- **Work to complete**
Once you find a line containing the word "View" in the entries below, copy it.

- **Dataset excerpts**
*** Block opens ***

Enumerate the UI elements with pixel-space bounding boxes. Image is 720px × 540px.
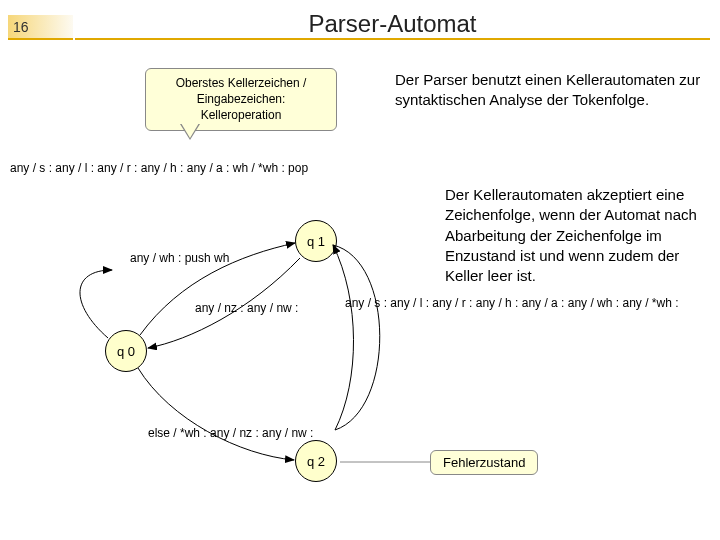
legend-callout: Oberstes Kellerzeichen / Eingabezeichen:… [145,68,337,131]
error-state-callout: Fehlerzustand [430,450,538,475]
error-state-label: Fehlerzustand [443,455,525,470]
state-q1: q 1 [295,220,337,262]
legend-line-2: Eingabezeichen: [156,91,326,107]
slide-title: Parser-Automat [75,10,710,40]
legend-line-3: Kelleroperation [156,107,326,123]
state-q0: q 0 [105,330,147,372]
transition-q0-q1-label: any / wh : push wh [130,250,229,266]
slide-number-bar: 16 [8,15,73,40]
legend-line-1: Oberstes Kellerzeichen / [156,75,326,91]
description-paragraph-2: Der Kellerautomaten akzeptiert eine Zeic… [445,185,715,286]
state-q0-label: q 0 [117,344,135,359]
slide-number: 16 [13,19,29,35]
state-q1-label: q 1 [307,234,325,249]
transition-q1-self-label: any / s : any / l : any / r : any / h : … [345,295,435,311]
legend-callout-tail [180,124,200,140]
transition-q1-q0-label: any / nz : any / nw : [195,300,298,316]
description-paragraph-1: Der Parser benutzt einen Kellerautomaten… [395,70,705,111]
transition-q0-self-label: any / s : any / l : any / r : any / h : … [10,160,120,176]
state-q2-label: q 2 [307,454,325,469]
transition-q0-q2-label: else / *wh : any / nz : any / nw : [148,425,313,441]
state-q2: q 2 [295,440,337,482]
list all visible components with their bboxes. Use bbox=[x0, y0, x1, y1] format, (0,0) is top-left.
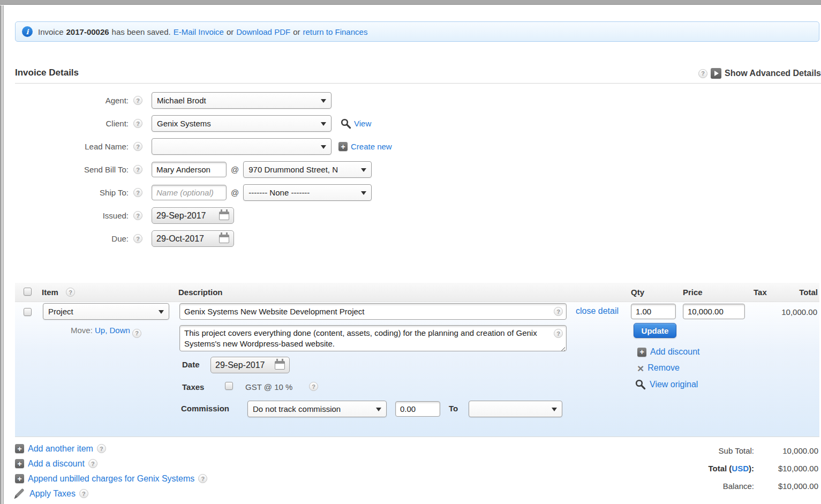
bill-to-name-input[interactable] bbox=[152, 162, 227, 177]
help-icon[interactable]: ? bbox=[198, 474, 207, 483]
help-icon[interactable]: ? bbox=[88, 459, 97, 468]
email-invoice-link[interactable]: E-Mail Invoice bbox=[174, 27, 224, 36]
help-icon[interactable]: ? bbox=[554, 307, 563, 316]
description-column-header: Description bbox=[178, 288, 223, 297]
help-icon[interactable]: ? bbox=[132, 329, 141, 338]
issued-row: Issued: ? 29-Sep-2017 bbox=[0, 207, 482, 224]
agent-select[interactable]: Michael Brodt bbox=[152, 92, 332, 109]
currency-link[interactable]: USD bbox=[732, 464, 749, 473]
help-icon[interactable]: ? bbox=[133, 96, 142, 105]
add-discount-link[interactable]: Add discount bbox=[650, 347, 700, 357]
bill-to-address-select[interactable]: 970 Drummond Street, N bbox=[243, 161, 372, 178]
return-to-finances-link[interactable]: return to Finances bbox=[303, 27, 367, 36]
qty-input[interactable] bbox=[631, 304, 676, 319]
issued-date-value: 29-Sep-2017 bbox=[156, 211, 214, 221]
item-description-input[interactable] bbox=[179, 303, 567, 320]
remove-link[interactable]: Remove bbox=[647, 363, 680, 373]
expand-arrow-icon[interactable] bbox=[711, 68, 721, 79]
due-date-input[interactable]: 29-Oct-2017 bbox=[152, 230, 234, 247]
lead-name-row: Lead Name: ? + Create new bbox=[0, 138, 482, 155]
help-icon[interactable]: ? bbox=[66, 288, 75, 297]
help-icon[interactable]: ? bbox=[133, 165, 142, 174]
help-icon[interactable]: ? bbox=[133, 234, 142, 243]
apply-taxes-link[interactable]: Apply Taxes bbox=[29, 489, 76, 499]
commission-to-select[interactable] bbox=[469, 401, 562, 417]
send-bill-to-row: Send Bill To: ? @ 970 Drummond Street, N bbox=[0, 161, 482, 178]
save-notification-bar: i Invoice 2017-00026 has been saved. E-M… bbox=[15, 21, 819, 42]
calendar-icon[interactable] bbox=[219, 235, 229, 243]
help-icon[interactable]: ? bbox=[133, 119, 142, 128]
price-input[interactable] bbox=[683, 304, 745, 319]
notification-text: or bbox=[227, 27, 234, 36]
add-another-item-action[interactable]: + Add another item ? bbox=[15, 442, 207, 455]
help-icon[interactable]: ? bbox=[97, 444, 106, 453]
help-icon[interactable]: ? bbox=[698, 69, 707, 78]
at-separator: @ bbox=[231, 188, 239, 197]
gst-tax-checkbox[interactable] bbox=[225, 382, 233, 390]
total-value: $10,000.00 bbox=[754, 464, 818, 473]
ship-to-row: Ship To: ? @ ------- None ------- bbox=[0, 184, 482, 201]
ship-to-address-select[interactable]: ------- None ------- bbox=[243, 184, 372, 201]
issued-date-input[interactable]: 29-Sep-2017 bbox=[152, 207, 234, 224]
issued-label: Issued: bbox=[0, 211, 129, 220]
item-date-input[interactable]: 29-Sep-2017 bbox=[210, 357, 290, 373]
update-button[interactable]: Update bbox=[634, 323, 676, 338]
send-bill-to-label: Send Bill To: bbox=[0, 165, 129, 174]
client-row: Client: ? Genix Systems View bbox=[0, 115, 482, 132]
chevron-down-icon bbox=[552, 408, 557, 411]
item-checkbox[interactable] bbox=[24, 308, 32, 316]
help-icon[interactable]: ? bbox=[133, 188, 142, 197]
add-a-discount-action[interactable]: + Add a discount ? bbox=[15, 457, 207, 470]
commission-to-label: To bbox=[449, 404, 458, 413]
download-pdf-link[interactable]: Download PDF bbox=[236, 27, 290, 36]
due-label: Due: bbox=[0, 234, 129, 243]
remove-action[interactable]: × Remove bbox=[637, 363, 680, 373]
select-all-checkbox[interactable] bbox=[24, 288, 32, 296]
help-icon[interactable]: ? bbox=[554, 329, 563, 338]
balance-row: Balance: $10,000.00 bbox=[626, 480, 818, 491]
plus-icon: + bbox=[637, 348, 646, 357]
help-icon[interactable]: ? bbox=[79, 489, 88, 498]
view-original-action[interactable]: View original bbox=[635, 379, 698, 390]
client-select[interactable]: Genix Systems bbox=[152, 115, 332, 132]
append-unbilled-action[interactable]: + Append unbilled charges for Genix Syst… bbox=[15, 472, 207, 485]
page-title: Invoice Details bbox=[15, 67, 79, 78]
show-advanced-details-toggle[interactable]: ? Show Advanced Details bbox=[698, 68, 821, 79]
item-type-select[interactable]: Project bbox=[43, 303, 169, 320]
notification-text: has been saved. bbox=[112, 27, 171, 36]
due-date-value: 29-Oct-2017 bbox=[156, 234, 214, 244]
items-table-header: Item ? Description Qty Price Tax Total bbox=[15, 283, 819, 302]
calendar-icon[interactable] bbox=[275, 361, 285, 370]
help-icon[interactable]: ? bbox=[133, 142, 142, 151]
close-detail-link[interactable]: close detail bbox=[576, 306, 619, 316]
help-icon[interactable]: ? bbox=[133, 211, 142, 220]
move-down-link[interactable]: Down bbox=[110, 326, 130, 335]
show-advanced-details-label[interactable]: Show Advanced Details bbox=[725, 69, 821, 78]
help-icon[interactable]: ? bbox=[309, 382, 318, 391]
resize-handle[interactable] bbox=[560, 347, 565, 351]
chevron-down-icon bbox=[361, 168, 366, 172]
notification-text: Invoice bbox=[38, 27, 64, 36]
ship-to-name-input[interactable] bbox=[152, 185, 227, 200]
commission-select[interactable]: Do not track commission bbox=[247, 401, 387, 417]
view-client-link[interactable]: View bbox=[354, 119, 371, 128]
append-unbilled-link[interactable]: Append unbilled charges for Genix System… bbox=[28, 474, 194, 484]
calendar-icon[interactable] bbox=[219, 212, 229, 220]
bill-to-address-value: 970 Drummond Street, N bbox=[248, 165, 338, 174]
total-label-prefix: Total ( bbox=[708, 464, 732, 473]
add-discount-action[interactable]: + Add discount bbox=[637, 347, 700, 357]
plus-icon: + bbox=[15, 459, 24, 468]
view-original-link[interactable]: View original bbox=[650, 380, 698, 389]
search-icon[interactable] bbox=[340, 118, 351, 129]
apply-taxes-action[interactable]: Apply Taxes ? bbox=[15, 487, 207, 500]
detail-description-textarea[interactable]: This project covers everything done (con… bbox=[179, 325, 567, 351]
plus-icon[interactable]: + bbox=[338, 142, 348, 151]
commission-value-input[interactable] bbox=[395, 401, 440, 417]
window-frame-left bbox=[0, 5, 4, 504]
ship-to-label: Ship To: bbox=[0, 188, 129, 197]
create-new-lead-link[interactable]: Create new bbox=[351, 142, 392, 151]
move-up-link[interactable]: Up, bbox=[95, 326, 107, 335]
add-a-discount-link[interactable]: Add a discount bbox=[28, 459, 85, 469]
lead-name-select[interactable] bbox=[152, 138, 332, 155]
add-another-item-link[interactable]: Add another item bbox=[28, 444, 93, 454]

*** Block closes ***

- **Your solution**
client-row: Client: ? Genix Systems View bbox=[0, 115, 482, 132]
view-original-action[interactable]: View original bbox=[635, 379, 698, 390]
view-client-link[interactable]: View bbox=[354, 119, 371, 128]
view-original-link[interactable]: View original bbox=[650, 380, 698, 389]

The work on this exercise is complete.